■ **Extracted page text data**:
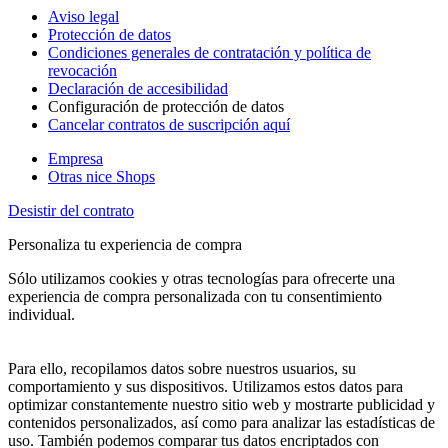
Aviso legal
Protección de datos
Condiciones generales de contratación y política de
revocación
Declaración de accesibilidad
Configuración de protección de datos
Cancelar contratos de suscripción aquí
Empresa
Otras nice Shops
Desistir del contrato
Personaliza tu experiencia de compra
Sólo utilizamos cookies y otras tecnologías para ofrecerte una
experiencia de compra personalizada con tu consentimiento
individual.
Para ello, recopilamos datos sobre nuestros usuarios, su
comportamiento y sus dispositivos. Utilizamos estos datos para
optimizar constantemente nuestro sitio web y mostrarte publicidad y
contenidos personalizados, así como para analizar las estadísticas de
uso. También podemos comparar tus datos encriptados con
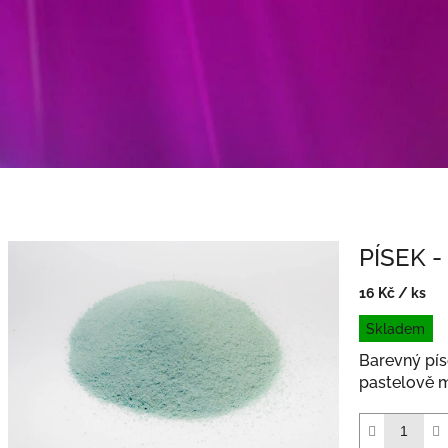
PÍSEK 
16 Kč
/ ks
Měrná
Skladem
cena:
Barevný pís
pastelově 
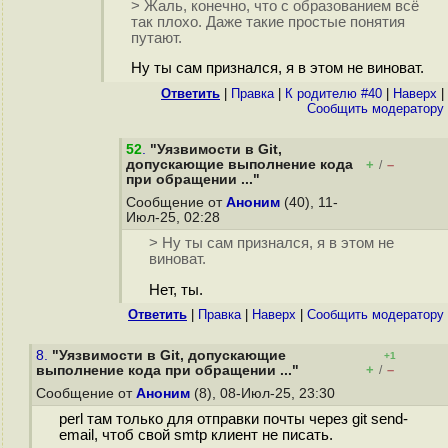
> Жаль, конечно, что с образованием всё
так плохо. Даже такие простые понятия
путают.
Ну ты сам признался, я в этом не виноват.
Ответить
|
Правка
|
К родителю #40
|
Наверх
|
Cообщить модератору
52
.
"Уязвимости в Git,
допускающие выполнение кода
+
–
/
при обращении ..."
Сообщение от
Аноним
(40), 11-
Июл-25, 02:28
> Ну ты сам признался, я в этом не
виноват.
Нет, ты.
Ответить
|
Правка
|
Наверх
|
Cообщить модератору
8.
"Уязвимости в Git, допускающие
+1
+
–
выполнение кода при обращении ..."
/
Сообщение от
Аноним
(8), 08-Июл-25, 23:30
perl там только для отправки почты через git send-
email, чтоб свой smtp клиент не писать.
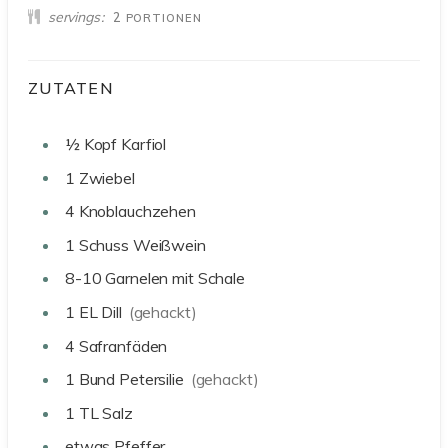
servings
2
PORTIONEN
ZUTATEN
½
Kopf Karfiol
1
Zwiebel
4
Knoblauchzehen
1
Schuss Weißwein
8-10
Garnelen mit Schale
1
EL
Dill
(gehackt)
4
Safranfäden
1
Bund Petersilie
(gehackt)
1
TL
Salz
etwas Pfeffer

■ **Problem description**: Taking the entries above, copy word for word the lines from the one with "К родителю #40" up to and including the one with "Garnelen mit Schale", without any picture.

■ **Task output**:
К родителю #40
|
Наверх
|
Cообщить модератору
52
.
"Уязвимости в Git,
допускающие выполнение кода
+
–
/
при обращении ..."
Сообщение от
Аноним
(40), 11-
Июл-25, 02:28
> Ну ты сам признался, я в этом не
виноват.
Нет, ты.
Ответить
|
Правка
|
Наверх
|
Cообщить модератору
8.
"Уязвимости в Git, допускающие
+1
+
–
выполнение кода при обращении ..."
/
Сообщение от
Аноним
(8), 08-Июл-25, 23:30
perl там только для отправки почты через git send-
email, чтоб свой smtp клиент не писать.
servings
2
PORTIONEN
ZUTATEN
½
Kopf Karfiol
1
Zwiebel
4
Knoblauchzehen
1
Schuss Weißwein
8-10
Garnelen mit Schale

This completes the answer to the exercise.